↓

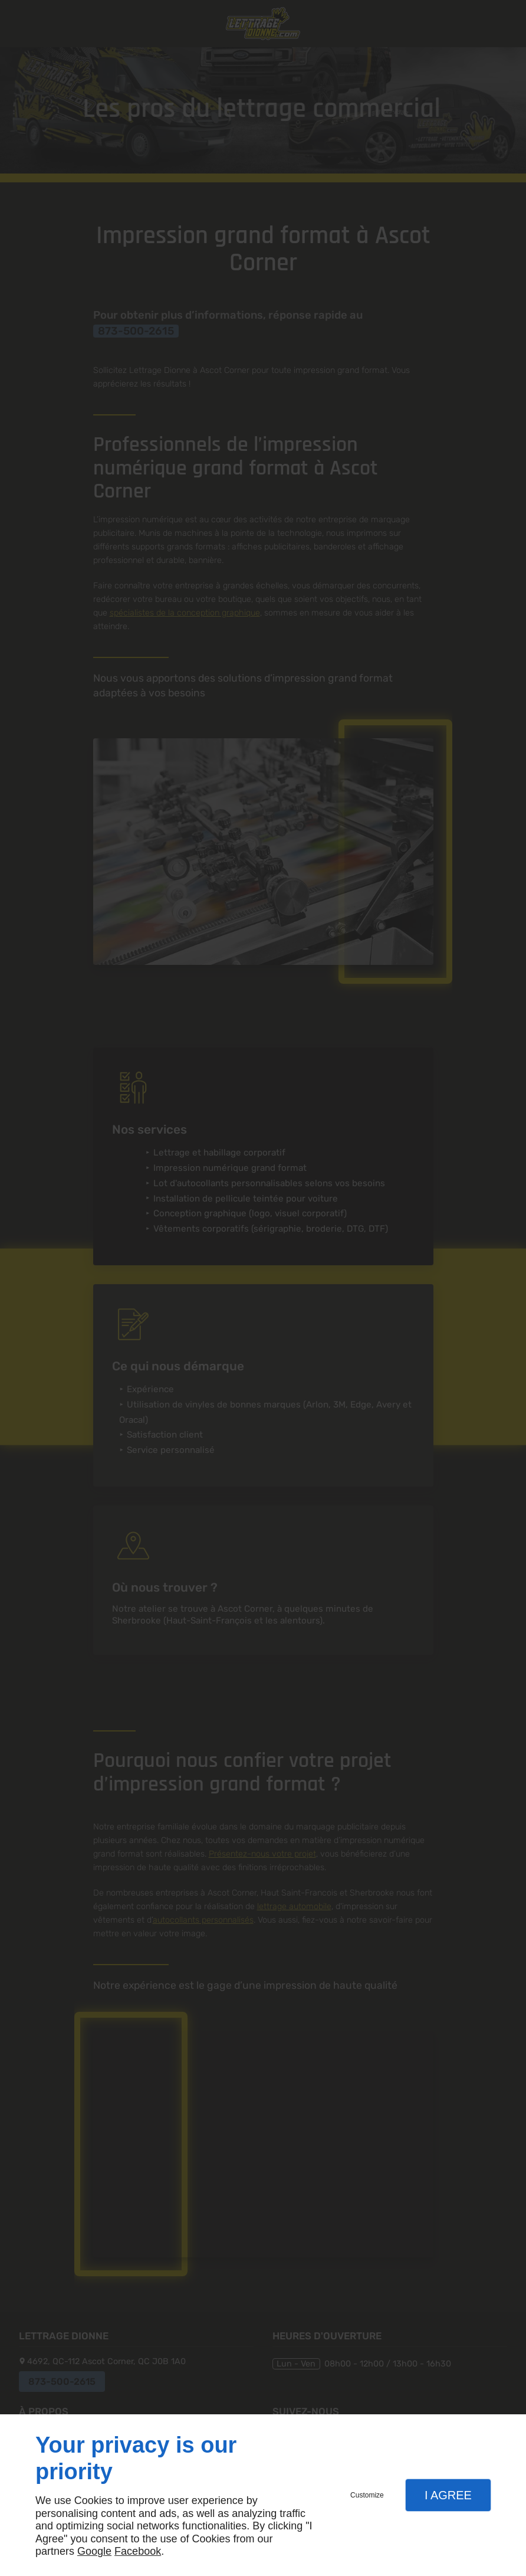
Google (94, 2551)
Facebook (137, 2551)
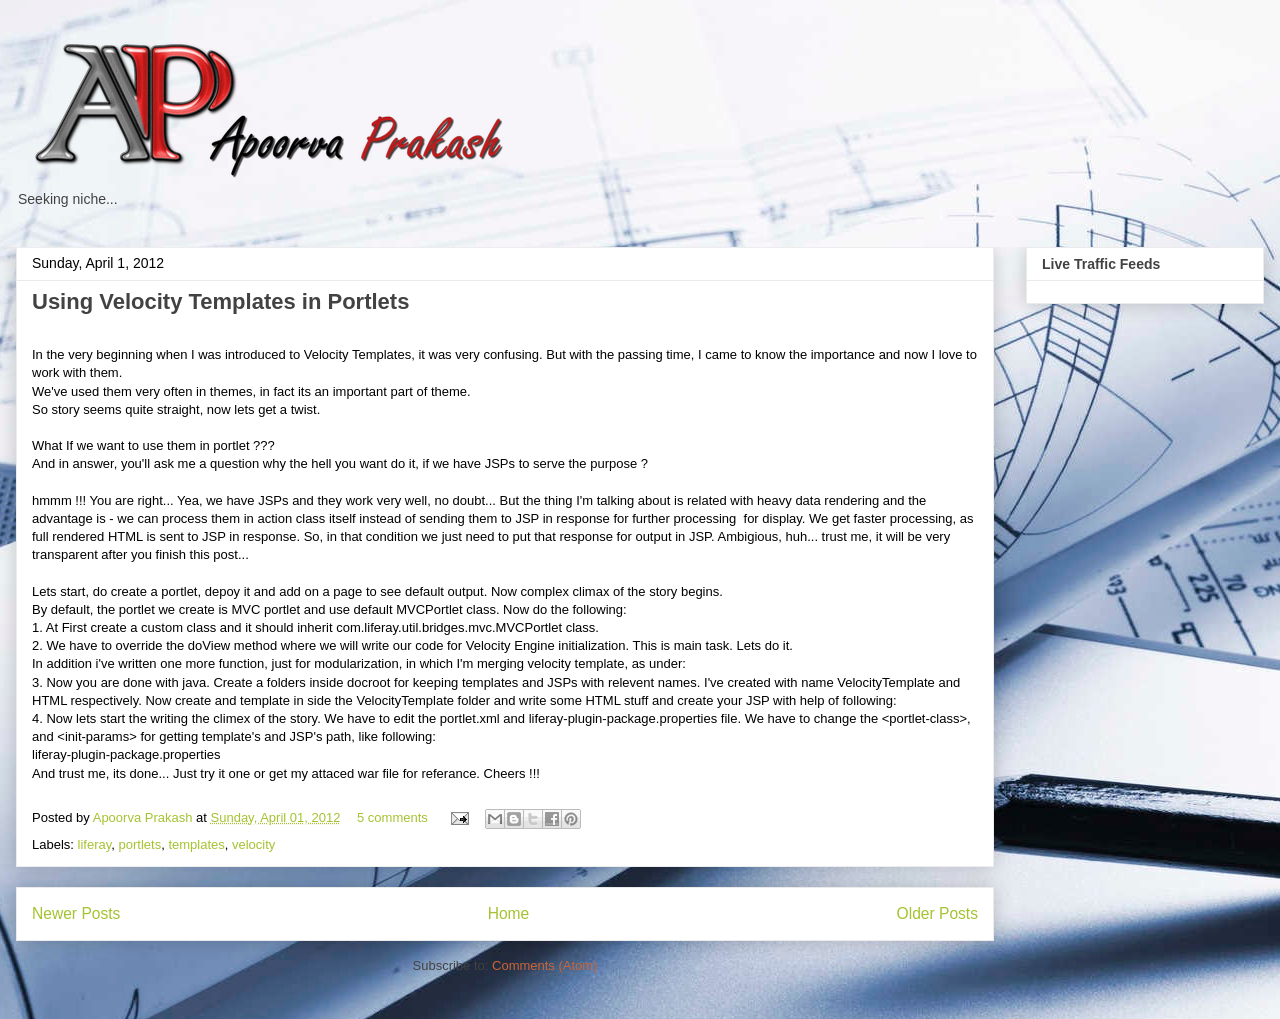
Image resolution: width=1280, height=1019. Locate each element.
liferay (95, 844)
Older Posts (937, 913)
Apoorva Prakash (144, 817)
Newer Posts (76, 913)
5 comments (392, 817)
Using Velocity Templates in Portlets (220, 301)
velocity (253, 844)
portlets (140, 844)
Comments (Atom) (544, 965)
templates (196, 844)
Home (509, 913)
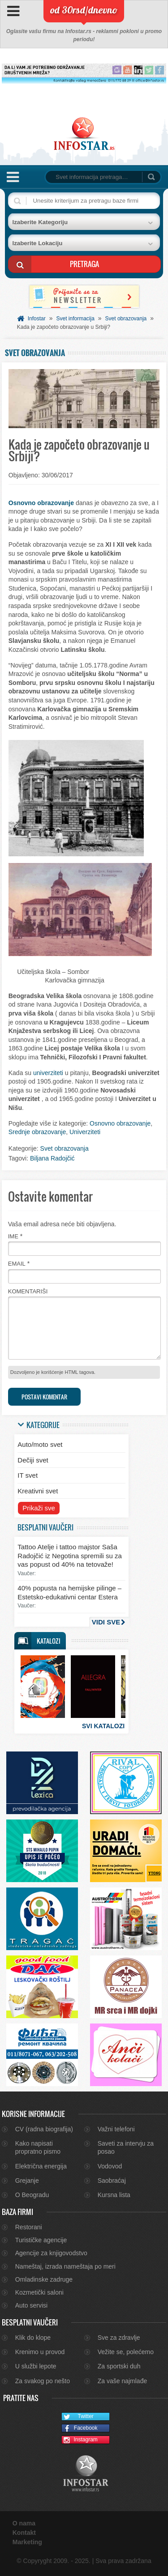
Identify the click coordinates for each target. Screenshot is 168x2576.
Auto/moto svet (39, 1444)
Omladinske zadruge (44, 2279)
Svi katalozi (103, 1726)
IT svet (27, 1475)
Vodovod (110, 2166)
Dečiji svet (32, 1460)
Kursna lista (114, 2194)
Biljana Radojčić (52, 1158)
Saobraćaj (112, 2180)
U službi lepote (35, 2366)
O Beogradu (32, 2194)
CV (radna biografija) (44, 2129)
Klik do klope (33, 2337)
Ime (13, 1236)
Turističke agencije (41, 2240)
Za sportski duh (119, 2366)
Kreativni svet (37, 1491)
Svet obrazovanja (126, 318)
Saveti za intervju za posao (126, 2147)
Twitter (78, 2417)
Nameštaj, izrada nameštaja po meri (65, 2266)
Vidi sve (106, 1622)
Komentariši (28, 1291)
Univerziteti (84, 1131)
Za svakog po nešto (42, 2381)
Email (17, 1263)
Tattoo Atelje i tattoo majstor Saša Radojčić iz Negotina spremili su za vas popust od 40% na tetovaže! (69, 1555)
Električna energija (41, 2166)
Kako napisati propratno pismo (37, 2147)
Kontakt (24, 2532)
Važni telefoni (116, 2129)
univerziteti (48, 1072)
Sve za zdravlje (119, 2337)
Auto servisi (31, 2305)
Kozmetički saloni (39, 2292)
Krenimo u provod (40, 2351)
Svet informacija (75, 318)
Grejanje (27, 2180)
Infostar (37, 318)
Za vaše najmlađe (122, 2381)
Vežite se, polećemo (126, 2351)
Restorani (28, 2227)
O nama (24, 2523)
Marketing (27, 2542)
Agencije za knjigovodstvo (51, 2253)
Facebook (79, 2428)
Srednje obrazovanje (37, 1131)
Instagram (80, 2440)
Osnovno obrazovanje (41, 502)
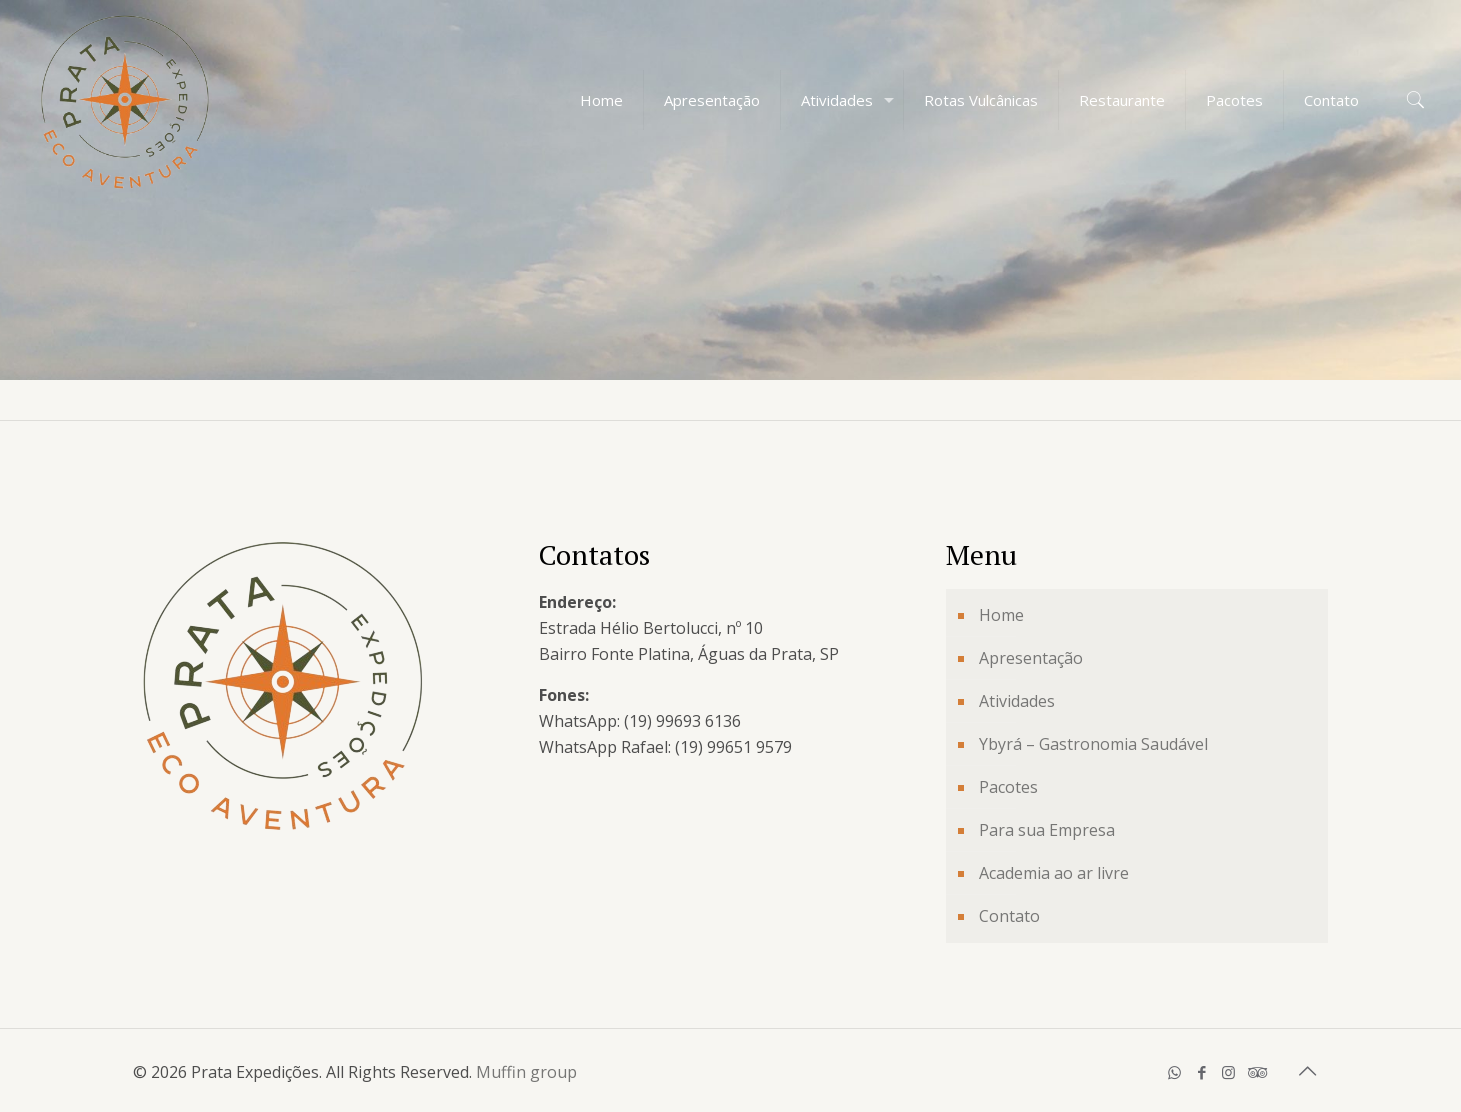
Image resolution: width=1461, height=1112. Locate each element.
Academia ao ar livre (1054, 873)
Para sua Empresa (1047, 830)
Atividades (1017, 701)
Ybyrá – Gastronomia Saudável (1093, 744)
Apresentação (1031, 658)
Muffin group (526, 1072)
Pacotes (1008, 787)
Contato (1009, 916)
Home (1001, 615)
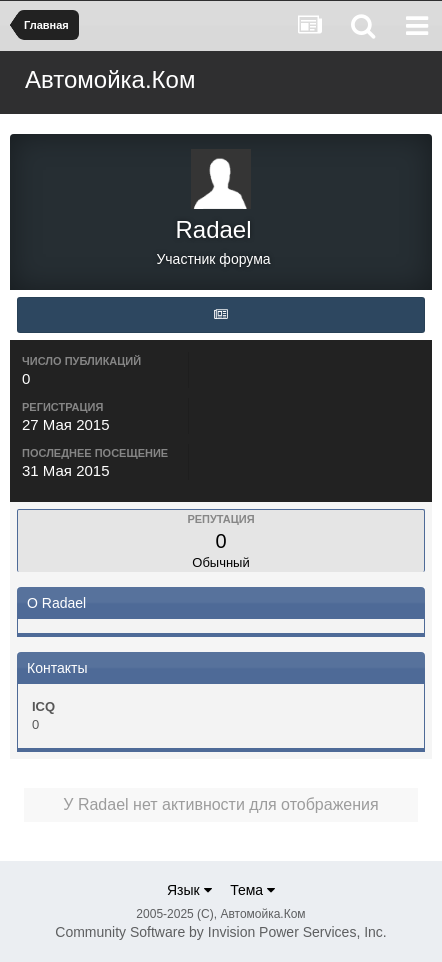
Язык (189, 890)
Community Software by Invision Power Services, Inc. (220, 932)
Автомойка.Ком (110, 79)
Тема (252, 890)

↑

With all pictures left out, please transcribe exactly the lines from the start of the material through the line with "Srednje obrazovanje (37, 1131)".

• [Answer section]:
Google (94, 2551)
Facebook (137, 2551)
Image resolution: width=1280, height=1019. Locate each element.
liferay (95, 844)
Older Posts (937, 913)
Apoorva Prakash (144, 817)
Newer Posts (76, 913)
5 comments (392, 817)
Using Velocity Templates in Portlets (220, 301)
velocity (253, 844)
portlets (140, 844)
Comments (Atom) (544, 965)
templates (196, 844)
Home (509, 913)
Identify the click coordinates for each target. Screenshot is 168x2576.
Auto/moto svet (39, 1444)
Omladinske zadruge (44, 2279)
Svi katalozi (103, 1726)
IT svet (27, 1475)
Vodovod (110, 2166)
Dečiji svet (32, 1460)
Kursna lista (114, 2194)
Biljana Radojčić (52, 1158)
Saobraćaj (112, 2180)
U službi lepote (35, 2366)
O Beogradu (32, 2194)
CV (radna biografija) (44, 2129)
Klik do klope (33, 2337)
Ime (13, 1236)
Turističke agencije (41, 2240)
Za sportski duh (119, 2366)
Kreativni svet (37, 1491)
Svet obrazovanja (126, 318)
Saveti za intervju za posao (126, 2147)
Twitter (78, 2417)
Nameštaj, izrada nameštaja po meri (65, 2266)
Vidi sve (106, 1622)
Komentariši (28, 1291)
Univerziteti (84, 1131)
Za svakog po nešto (42, 2381)
Email (17, 1263)
Tattoo Atelje i tattoo majstor Saša Radojčić iz Negotina spremili su za vas popust od 40% na tetovaže! (69, 1555)
Električna energija (41, 2166)
Kako napisati propratno pismo (37, 2147)
Kontakt (24, 2532)
Važni telefoni (116, 2129)
univerziteti (48, 1072)
Sve za zdravlje (119, 2337)
Auto servisi (31, 2305)
Kozmetički saloni (39, 2292)
Krenimo u provod (40, 2351)
Svet informacija (75, 318)
Grejanje (27, 2180)
Infostar (37, 318)
Za vaše najmlađe (122, 2381)
Vežite se, polećemo (126, 2351)
Restorani (28, 2227)
O nama (24, 2523)
Marketing (27, 2542)
Agencije za knjigovodstvo (51, 2253)
Facebook (79, 2428)
Srednje obrazovanje (37, 1131)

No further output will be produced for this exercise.